To a neoliberal friend

Friend, you are precisely correct in identifying classical liberalism and neoliberalism as being economic philosophies and nothing but that in the strict sense of the terms.

I am using the term liberal in the American political context where liberalism is identified with FDR liberalism which is classic liberalism plus social programs borrowed from democratic socialism and new left liberalism which adds civil rights and anti-war planks to that platform.

In the US political context, neoliberalism is closely identified with the Clintons and has the following characteristics:

* Economic neoliberalsim including deregulation of the banks and industry.

* Rejecting social welfare programs “end welfare as we know it.”

* Support for the military-industrial complex and agressive use of a combination of propaganda and support for pro-American puppets through organizations such as the national endowment for Democracy plus a program of covert assassinations and multiple limited wars abroad, carried out through a combination of pinpoint air attacks and assassinations plus military, training, intel and economic aid for “moderate” terrorist militias.

* Triangulation, the political strategy of running to the left in the primary as a “progressive who gets things done” and then adopting in the general and as a governing strategy a position just slightly right of the Republicans, on the assumption that will create a solid governing majority from the center plus the left, the latter of which will be forced to take whatever crumbs they can get rather than nothing, or the worse republican alternative.

Neoliberalism failed with the Great Recession, and triangulation failed with the DNC and HC’s corrupt manipulation of the primary process.

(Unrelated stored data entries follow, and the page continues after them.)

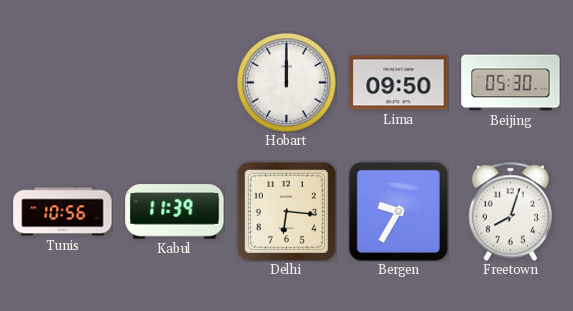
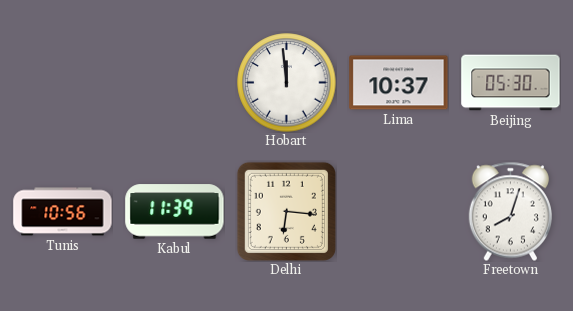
Hobart: 12:00 -> 11:59
Lima: 09:50 -> 10:37
Bergen: 9:35 -> none
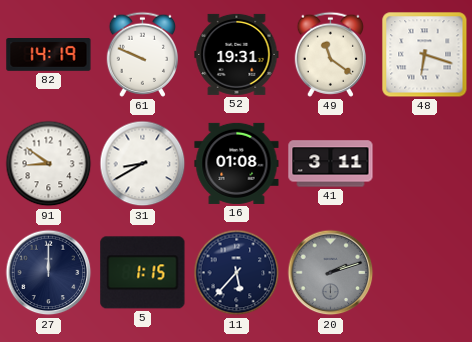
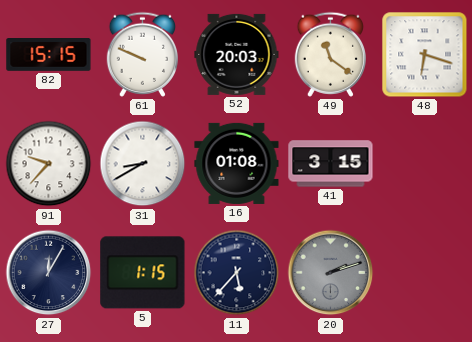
82: 14:19 -> 15:15
52: 19:31 -> 20:03
91: 8:51 -> 9:37
41: 3:11 -> 3:15
27: 12:00 -> 12:05
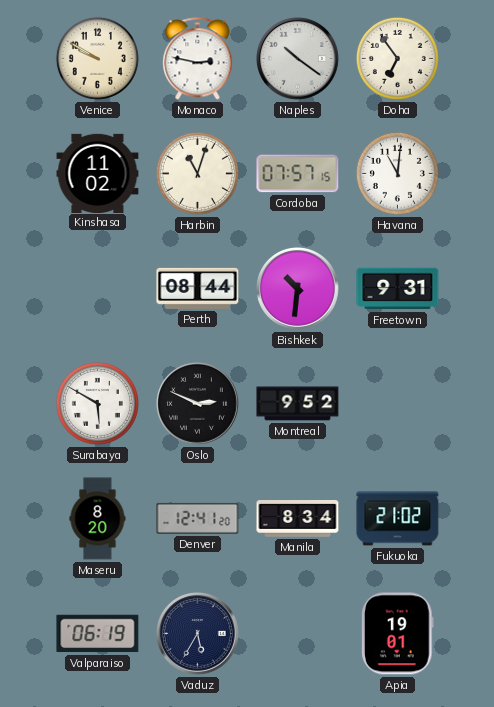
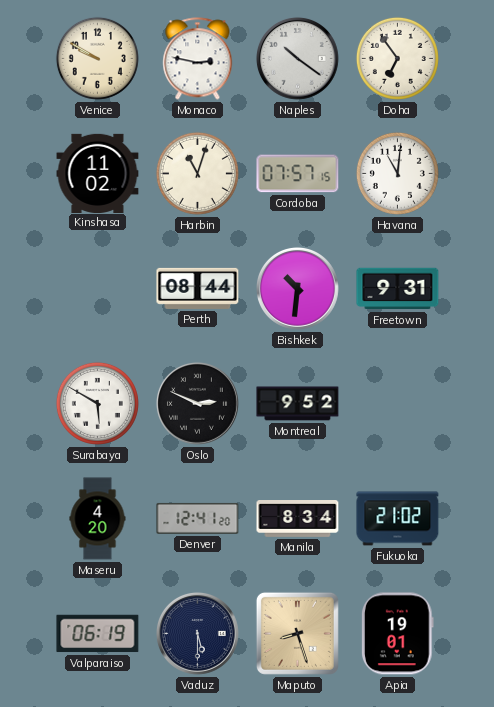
Maseru: 8:20 -> 4:20
Vaduz: 5:35 -> 5:30
Maputo: none -> 8:27
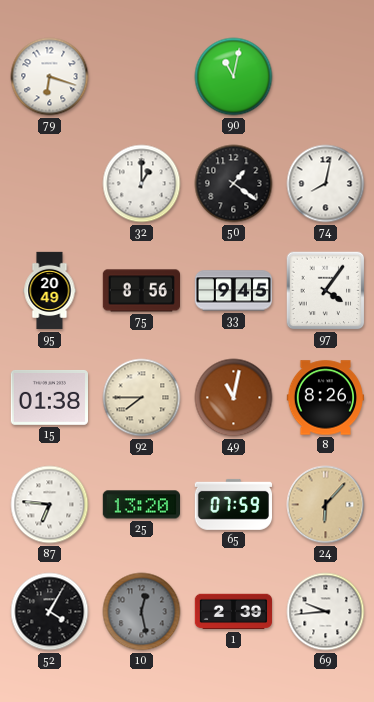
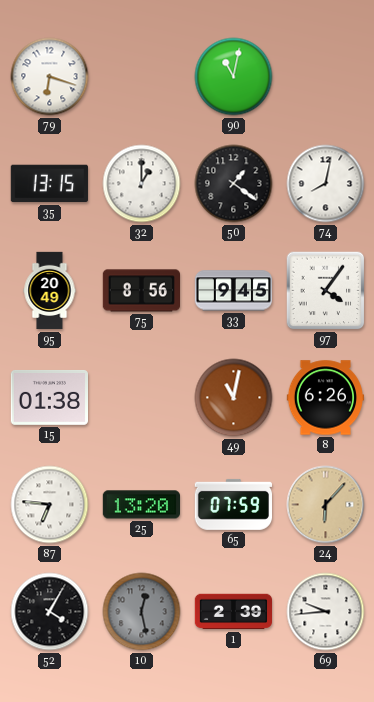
35: none -> 13:15
92: 7:45 -> none
8: 8:26 -> 6:26
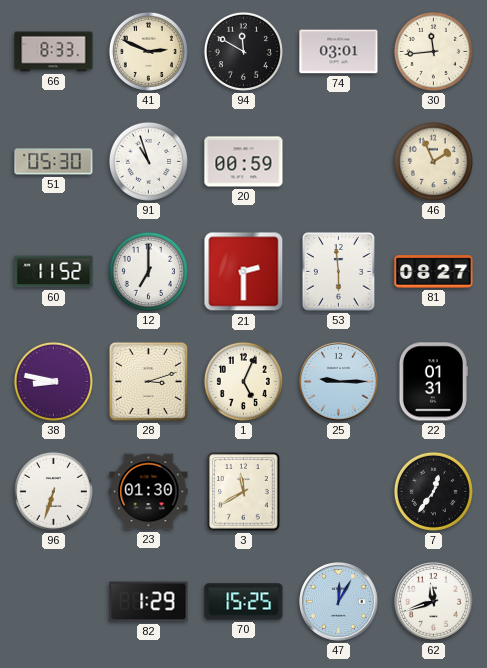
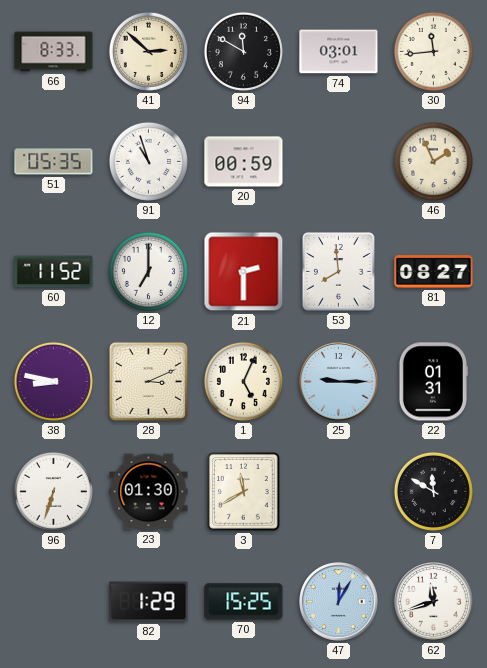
41: 2:49 -> 2:52
51: 05:30 -> 05:35
53: 5:59 -> 7:59
28: 3:12 -> 3:11
7: 12:36 -> 11:50
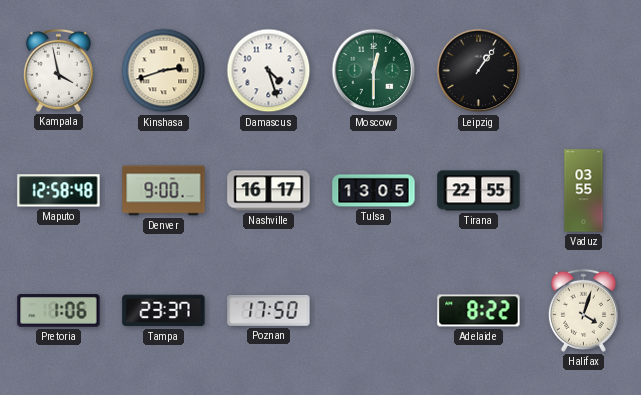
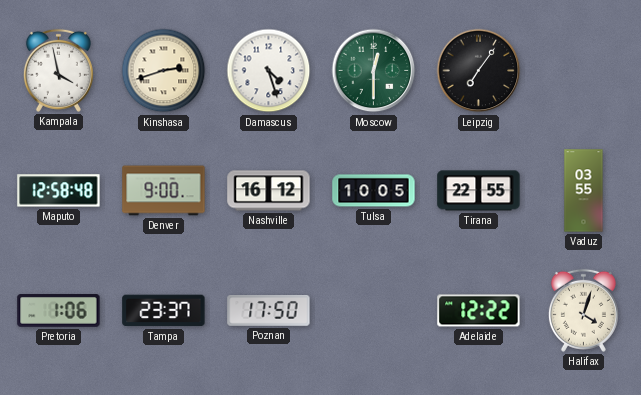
Leipzig: 1:06 -> 7:06
Nashville: 16:17 -> 16:12
Tulsa: 13:05 -> 10:05
Adelaide: 8:22 -> 12:22
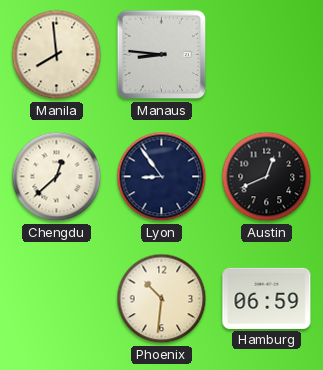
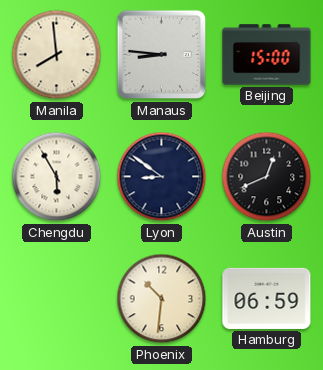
Beijing: none -> 15:00
Chengdu: 12:38 -> 5:55
Lyon: 8:54 -> 8:51
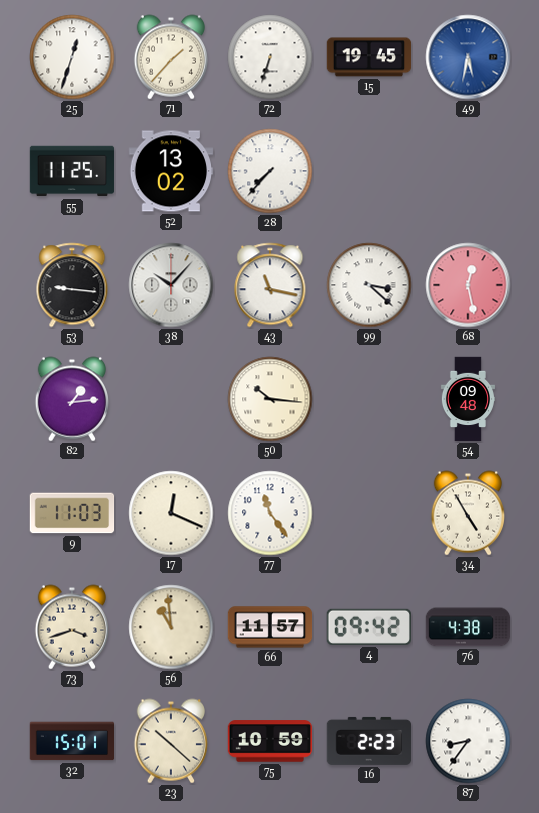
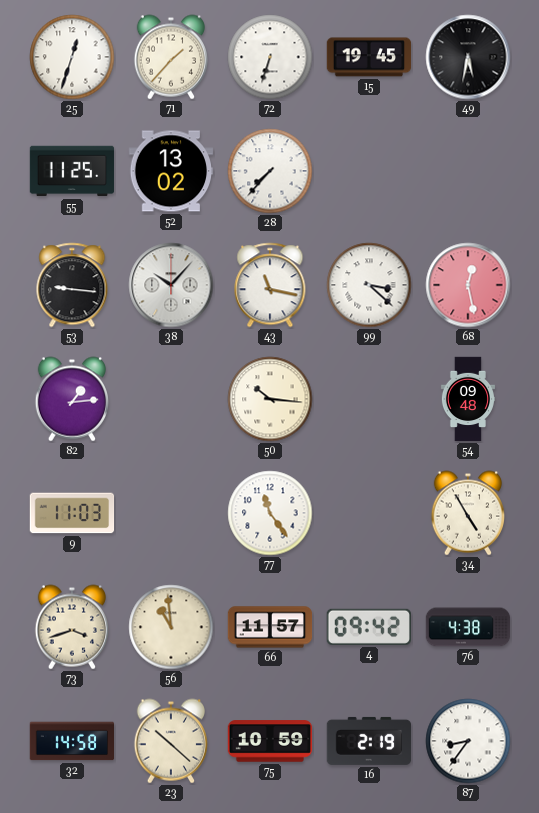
49 dial: blue -> black
17: 12:19 -> none
32: 15:01 -> 14:58
16: 2:23 -> 2:19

We supported blue dog, right wing democrats for 50 years and it ended with a kick in Bernie’s teeth at the Convention. A friend of mine told me a lot of specifics about how they were spied on by infiltrators, decredentialled, had their pages taken away, were physically prevented from sitting together in blocks, were shouted down at every time they tried to speak or chant, and were physically manhandled and assaulted by HC and DNC operatives bullying them.

My delegate friend from Brooklyn said it was the saddest and most upset he has been since his father died. I heard similar stories from a number of other people who were there as Bernie delegates and whom I know and trust.

The machine right wing and neoliberal delegates aren’t getting a Mulligan for that, sorry. Not going to happen that we just say no worries well that’s just politics.

If that’s just politics then back at ya. How you liking it so far?

We will never support another Clinton or Clintonian triangulator unless we get equal support for our positions and our candidates. Yes to cooperation and alliance, but no to this entitled assumption that left wing democrats must support right wing democrats, but not the reverse.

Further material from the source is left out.